**RECORDS TO PROCESS:**
--------

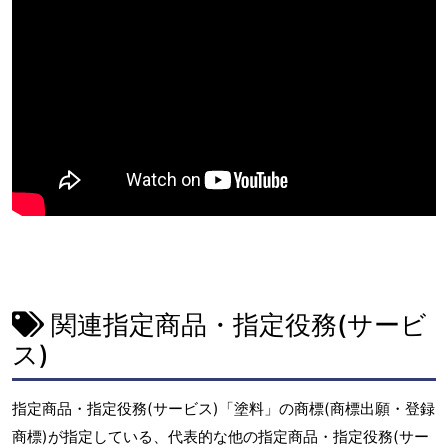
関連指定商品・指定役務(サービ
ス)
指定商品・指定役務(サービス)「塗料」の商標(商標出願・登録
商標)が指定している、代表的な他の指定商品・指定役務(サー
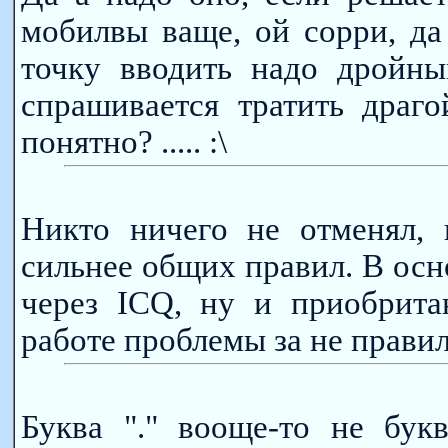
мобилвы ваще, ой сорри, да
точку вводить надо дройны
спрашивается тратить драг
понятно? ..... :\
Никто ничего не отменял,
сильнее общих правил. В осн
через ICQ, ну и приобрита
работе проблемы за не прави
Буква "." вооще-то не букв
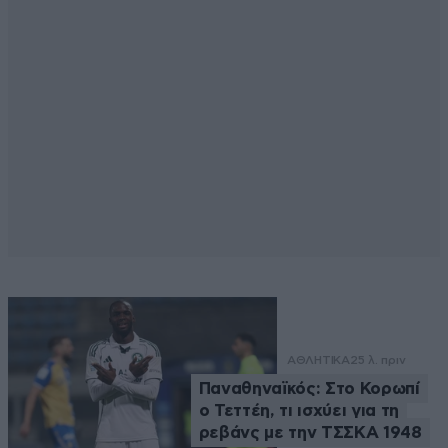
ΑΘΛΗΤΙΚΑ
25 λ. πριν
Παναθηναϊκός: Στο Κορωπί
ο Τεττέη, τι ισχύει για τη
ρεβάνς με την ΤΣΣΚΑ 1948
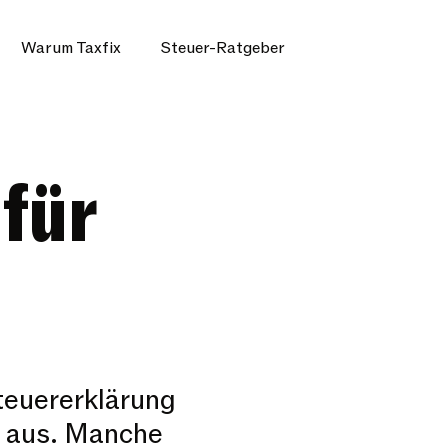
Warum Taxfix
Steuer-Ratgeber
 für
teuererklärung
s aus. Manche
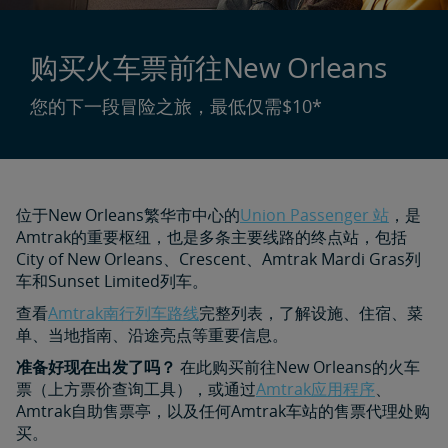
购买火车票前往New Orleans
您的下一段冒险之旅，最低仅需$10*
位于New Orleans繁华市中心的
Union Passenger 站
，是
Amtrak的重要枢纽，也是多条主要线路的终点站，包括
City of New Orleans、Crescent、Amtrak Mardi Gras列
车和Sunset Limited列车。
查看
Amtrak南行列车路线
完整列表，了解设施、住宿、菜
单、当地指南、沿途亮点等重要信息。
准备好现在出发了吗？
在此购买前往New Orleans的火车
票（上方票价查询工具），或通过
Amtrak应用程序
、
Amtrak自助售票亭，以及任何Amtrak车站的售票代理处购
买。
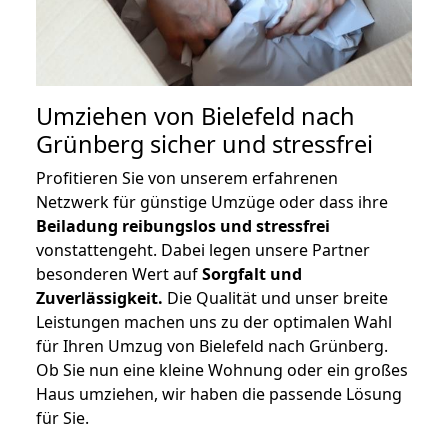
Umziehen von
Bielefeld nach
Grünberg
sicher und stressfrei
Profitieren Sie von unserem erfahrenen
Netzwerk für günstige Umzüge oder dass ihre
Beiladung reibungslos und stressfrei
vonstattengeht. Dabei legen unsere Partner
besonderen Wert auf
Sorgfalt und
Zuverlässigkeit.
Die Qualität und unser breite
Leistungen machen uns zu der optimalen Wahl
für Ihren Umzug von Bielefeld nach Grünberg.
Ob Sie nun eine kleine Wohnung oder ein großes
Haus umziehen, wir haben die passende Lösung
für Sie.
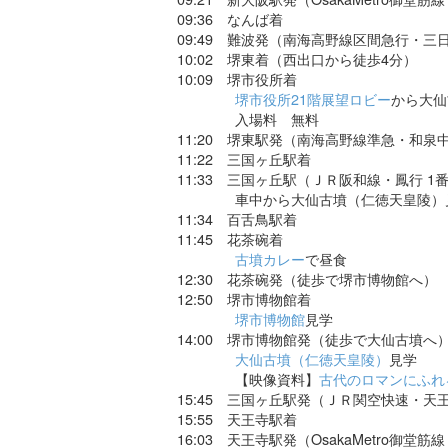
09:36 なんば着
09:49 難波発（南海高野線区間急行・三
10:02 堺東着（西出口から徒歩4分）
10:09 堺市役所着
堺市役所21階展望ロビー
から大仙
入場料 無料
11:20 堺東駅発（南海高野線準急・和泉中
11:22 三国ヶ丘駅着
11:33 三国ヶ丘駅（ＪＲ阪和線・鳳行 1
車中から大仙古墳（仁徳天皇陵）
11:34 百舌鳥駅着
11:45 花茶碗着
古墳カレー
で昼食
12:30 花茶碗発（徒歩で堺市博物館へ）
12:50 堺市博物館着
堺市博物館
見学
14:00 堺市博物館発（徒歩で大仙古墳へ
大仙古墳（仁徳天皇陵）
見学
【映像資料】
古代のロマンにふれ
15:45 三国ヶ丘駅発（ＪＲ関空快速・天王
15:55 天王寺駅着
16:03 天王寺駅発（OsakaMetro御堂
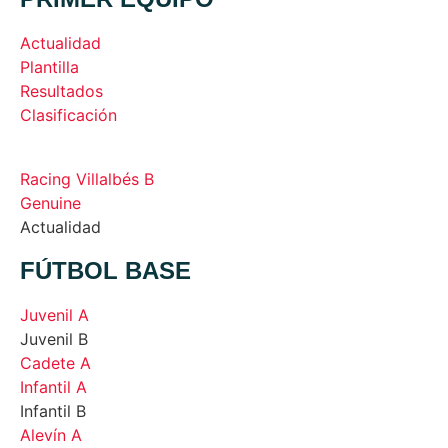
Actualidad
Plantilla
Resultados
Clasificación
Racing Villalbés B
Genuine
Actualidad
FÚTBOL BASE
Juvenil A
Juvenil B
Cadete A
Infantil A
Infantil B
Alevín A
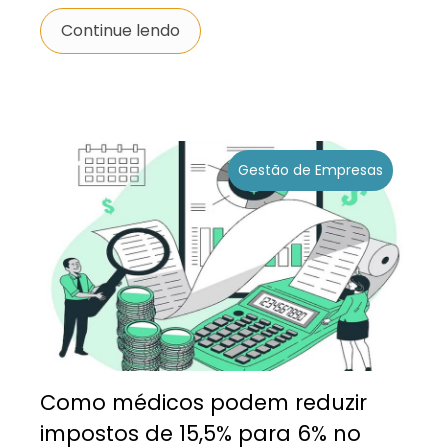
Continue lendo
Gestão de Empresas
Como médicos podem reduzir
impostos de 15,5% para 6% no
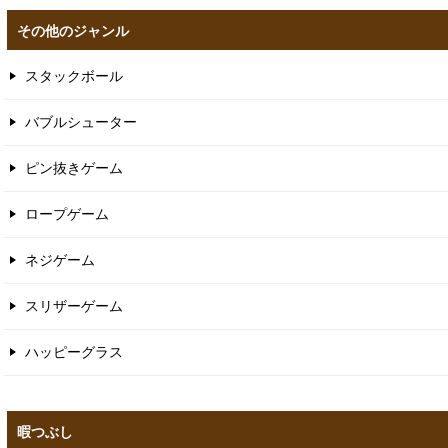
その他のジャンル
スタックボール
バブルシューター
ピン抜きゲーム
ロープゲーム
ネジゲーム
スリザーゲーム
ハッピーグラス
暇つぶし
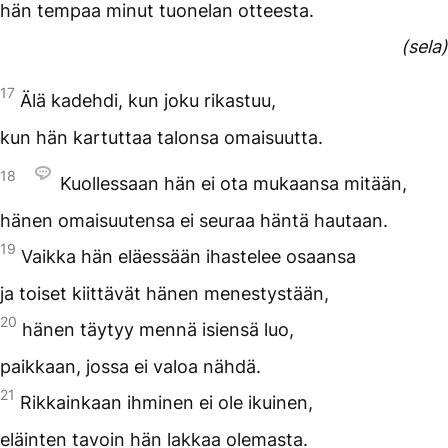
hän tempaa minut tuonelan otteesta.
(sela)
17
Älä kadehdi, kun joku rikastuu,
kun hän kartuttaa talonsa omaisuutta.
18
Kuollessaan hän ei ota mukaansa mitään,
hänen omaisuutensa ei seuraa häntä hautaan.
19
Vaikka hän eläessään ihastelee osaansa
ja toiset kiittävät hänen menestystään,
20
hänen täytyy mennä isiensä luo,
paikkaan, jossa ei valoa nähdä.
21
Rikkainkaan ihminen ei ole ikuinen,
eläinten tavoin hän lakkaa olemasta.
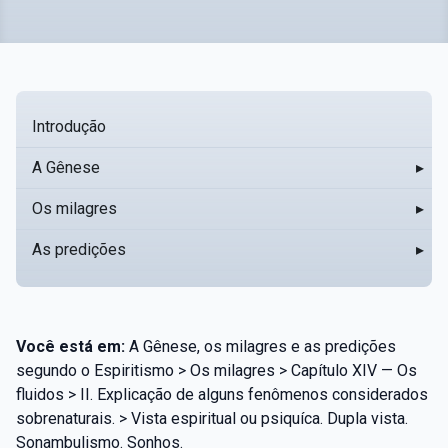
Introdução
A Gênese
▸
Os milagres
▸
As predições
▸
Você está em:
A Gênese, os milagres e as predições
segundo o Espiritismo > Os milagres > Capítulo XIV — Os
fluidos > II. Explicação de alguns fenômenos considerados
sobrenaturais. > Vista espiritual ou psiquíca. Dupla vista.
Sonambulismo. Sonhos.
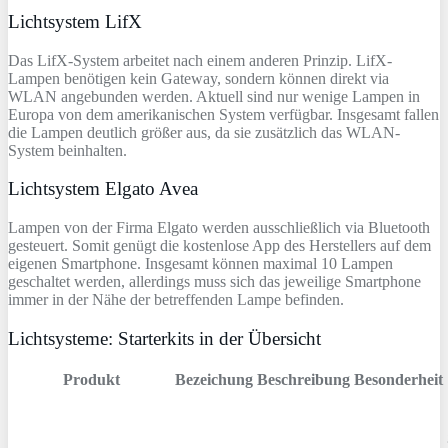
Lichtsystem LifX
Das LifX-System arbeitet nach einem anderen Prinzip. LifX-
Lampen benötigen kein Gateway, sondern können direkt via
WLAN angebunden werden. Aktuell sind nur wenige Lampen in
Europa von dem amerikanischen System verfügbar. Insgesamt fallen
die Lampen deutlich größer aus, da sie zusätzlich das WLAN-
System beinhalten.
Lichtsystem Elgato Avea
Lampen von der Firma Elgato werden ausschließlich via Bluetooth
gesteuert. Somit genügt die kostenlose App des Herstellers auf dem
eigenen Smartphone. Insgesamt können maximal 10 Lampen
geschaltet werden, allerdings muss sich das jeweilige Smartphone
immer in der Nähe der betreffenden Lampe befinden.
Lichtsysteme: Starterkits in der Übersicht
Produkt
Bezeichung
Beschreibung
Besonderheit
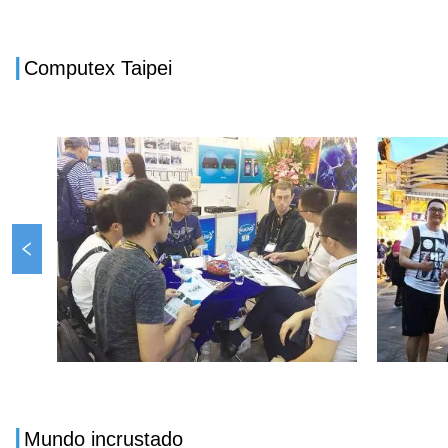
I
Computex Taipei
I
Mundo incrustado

--------

**WHAT YOU SHOULD DO:**
Out of the records above, please copy exactly the lines from the line with "sobrenaturais. > Vista" up to and including the line with "Lampen von der", minus the pictures.

**SOLUTION TO THIS EXERCISE:**
sobrenaturais. > Vista espiritual ou psiquíca. Dupla vista.
Sonambulismo. Sonhos.
Lichtsystem LifX
Das LifX-System arbeitet nach einem anderen Prinzip. LifX-
Lampen benötigen kein Gateway, sondern können direkt via
WLAN angebunden werden. Aktuell sind nur wenige Lampen in
Europa von dem amerikanischen System verfügbar. Insgesamt fallen
die Lampen deutlich größer aus, da sie zusätzlich das WLAN-
System beinhalten.
Lichtsystem Elgato Avea
Lampen von der Firma Elgato werden ausschließlich via Bluetooth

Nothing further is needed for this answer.